VistaDB 6 Introduces Shortcut Evaluation
For more information on what’s new in VistaDB 6 see What’s Coming in VistaDB 6
SQL is a very flexible data formatting language. Representing results could be as simple as:
SELECT Id FROM dbo.User_Profile;
Which just copies the Id value with its existing data type from the table row into the result or could get very creative, like:
SELECT
CASE WHEN Added_Dt < '1/1/2018'
THEN Full_Name
ELSE CAST(First_Name + ' ' + Last_Name as VARCHAR(255))
END AS Full_Name
FROM dbo.User_Profile;
In this case we have to determine which output path to go down based on one column’s value, then possibly concatenate two column together and override their type before returning the value.
VistaDB has to cater for all of the different options that can be represented in T-SQL. To do this, the engine has an object structure set up when preparing the query and evaluated each time the current row is changed.
Lets Cut to the Chase
While carefully profiling the engine’s performance we started finding cases where the simple act of checking whether an option was enabled or not, or just calling into another function, took significant time. This highlights a challenge with VistaDB - because it’s running at such a low level things that wouldn’t normally be significant can have an outsized impact on performance.
As an experiment, we modified the engine to have a bypass for the simplest case - if a column is being taken as is from the table and presented back, we grab a delegate to the lowest method that gets the raw value and just execute that directly.

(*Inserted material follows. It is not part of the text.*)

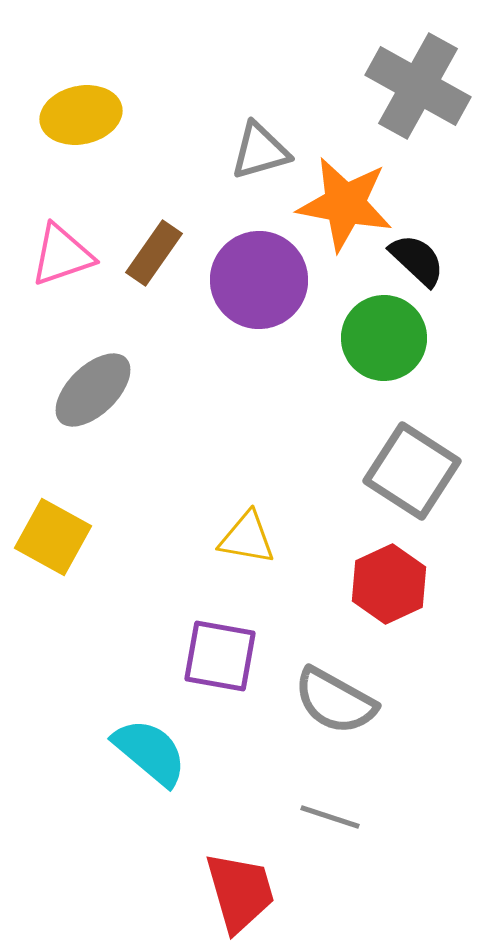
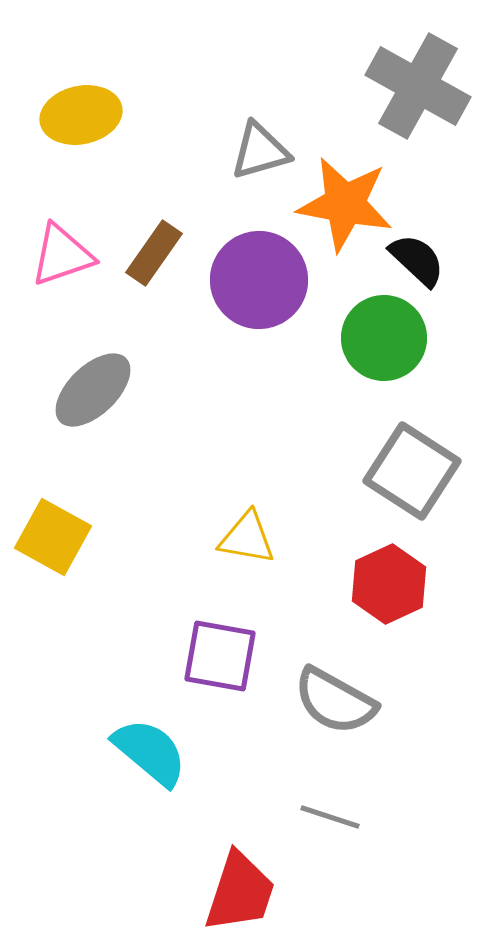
red trapezoid: rotated 34 degrees clockwise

The performance improvement was surprising - around 25% in the case of selecting all of the columns and rows from a table with 36 columns. This result is all the more encouraging because it applies in many common cases: Filling data tables and most ORM queries.
Release the Hounds
We’re building on this initial success by introducing a strategy that looks for any opportunity to skip levels of the object hierarchy even in cases where the cost for each level is small because the cumulative effect can be substantial. The net result is that simple queries will benefit the most whereas the most complicated column operation will perform as it did before (because it needs every level of the original approach).
For VistaDB 6 we’re targeting the most common scenarios, but we’ll be looking in future minor releases for additional places to apply this and gain even more performance.